Let us briefly summarize the three most common sentiments that investors experience.  They manifest themselves in utterings like;

  1. With the world in such miserable shape due to (insert name) crisis, and the market down by 28%, I think the bottom is falling out. We need to sell and protect the little bit we have left.
  2. The market is doing so well lately that it simply cannot last. It has to crash.  Should we get out now?
  3. Look at how much money everyone is making these days. We have to get into (pick one; (a) real estate, (b) US stocks, (c) gold, (d) anything else that has recently been hot compared to its peers).  We’re being left behind and look like chumps.

Of all the sucker bets in the world, the above trifecta has cost investors trillions of dollars and ruined the hopes and dreams of many a family.

The issue is not whether worry or greed are common emotions, but whether these primal tendencies serve investors well.  We’re sure you can empathize with these sentiments, and possibly fell prey to them yourself at some point in your past.  The bigger problem is not that you emote these feelings (that’s natural), but that everyone around you is shouting them as inevitable fact.  If you didn’t feel or hear them in 2007-2008, you were either dead or on really good drugs.

Forbes magazine recently published an article called “5 Costly Emotional Mistakes Investors Make in Wall Street”.  In it, they disclose;

“The harmful effects of these five forms of investment behavior are well documented in behavioral finance literature. According to a study of 66,465 households possessing accounts with discount brokers for the period 1991–1996 (a bullish market), those who traded frequently earned 11.4 percent return, while the overall market gained 17.9 percent.  …. The bottom line: Investing with emotions can be harmful to your portfolio.”  (Forbes magazine, May 27, 2013, Panos Mourdoukoutas).

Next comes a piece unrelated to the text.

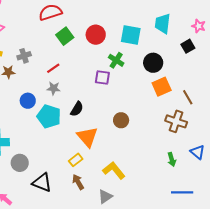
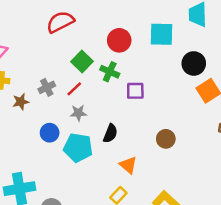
green square: (65, 36) -> (82, 62), moved
gray cross: (24, 56) -> (47, 87), moved
green cross: (116, 60) -> (110, 72), moved
orange triangle: (87, 137) -> (128, 165), size x0.7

The antidote to the above is faith.  That word is most often heard in religious circles but we assure you it has a grotto named after it in the investor realms as well.  Faith is one of the three aspects of investor behavior that is imperative to financial success (Yes, we’ll cover the other two in future writings).  But, just like religious faith, it is sometimes very hard to hold in challenging times.  Still, we are rewarded for it if we stay the course.

Keep fighting the good fight.  Stay the course.  Let fear and greed be emotions you recognize yet overcome by being convinced of a better tomorrow by avoiding them.